The attainment of a goal after considerable effort is a third path to virtue. The machines and digital devices that penetrate most places have made it too easy to obtain goals that used to require many hours of hard work. Many commentators on human nature have commented that the joy accompanying the effort in pursuing a goal lasts longer and is usually more intense than the feeling that bubbles up the moment the goal is attained. The smiles on the faces of students on graduation day could not have occurred without the effort that preceded the receipt of the diploma. The probability that any of the many thousands of scientists who are actively involved in research will make a significant discovery that will remain valid for 10 years is extremely small. But they continue to expend energy and time in pursuit of this improbable prize because of the pleasure that accompanies the effort.

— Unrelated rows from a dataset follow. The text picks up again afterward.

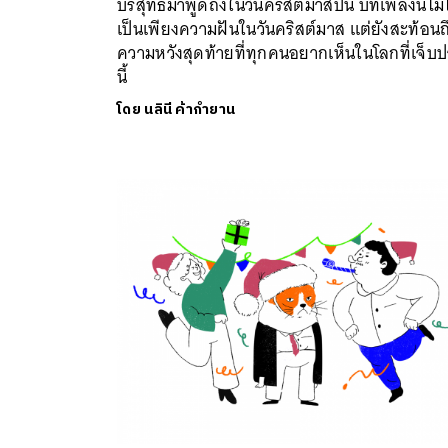
บริสุทธิ์มาพูดถึงในวันคริสต์มาสปีนี้ บทเพลงนี้ไม่
เป็นเพียงความฝันในวันคริสต์มาส แต่ยังสะท้อนถ
ความหวังสุดท้ายที่ทุกคนอยากเห็นในโลกที่เจ็บ
นี้
โดย
นลินี ค้ากำยาน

These conditions frustrate those who are searching for proof of their moral integrity. A century earlier Freud was certain that the superego’s harsh demands were the primary source of anxiety. Contemporary adults are anxious because they cannot hear what their superegos are whispering. A cartoon in “The New Yorker” magazine illustrates one man saying to another, “ I did my job and grabbed my pile but no voice at eventide has cried, ‘Well done’.” This disappointment has become more common, especially among members of developed societies. There is a lack of sacred objects or rituals that can generate a feeling of agape because they transcend ordinary human activity and symbolize goodness. The roles that used to enjoy a measure of sacredness- clergy, writers, scientists, philosophers, physicians- have lost that precious property because a few in these roles betrayed the ideals of selflessness, honesty, and humility that the public expected. The instances of abuse or neglect of children and marital infidelity robbed motherhood and marriage of the sacredness these ideas possessed centuries earlier. The practice among some Chinese scientists ambitious for a promotion of purchasing authorship of a scientific paper to which they made no contribution taints the mission of science.

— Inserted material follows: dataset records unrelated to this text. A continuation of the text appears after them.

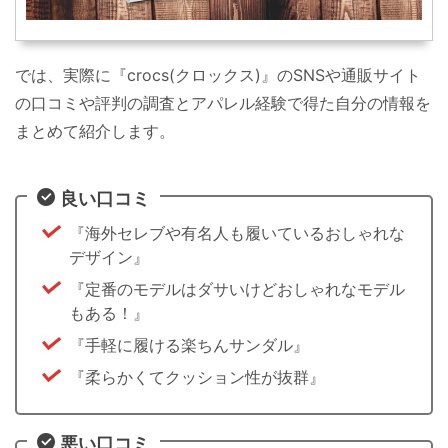
では、実際に『crocs(クロックス)』のSNSや通販サイト
の口コミや評判の調査とアパレル経験で得た自分の情報を
まとめて紹介します。
良い口コミ
『海外セレブや有名人も履いているおしゃれな
デザイン』
『定番のモデルはダサいけどおしゃれなモデル
もある！』
『手軽に履ける楽ちんサンダル』
『柔らかくてクッション性が抜群』
悪い口コミ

If nothing is sacred, nothing can be profane. I suspect that giving or maintaining life is the only idea that retains some semblance of a halo of sacredness. Unfortunately, it is not possible to name a large number of other acts, feelings, thoughts, or intentions that remain moral indefinitely. Perhaps this openness has advantages. Because social conditions change with time, the ethical code a majority should honor ought to be receptive to change. Millions are moral paragons during their season, but very few are paragons across all seasons.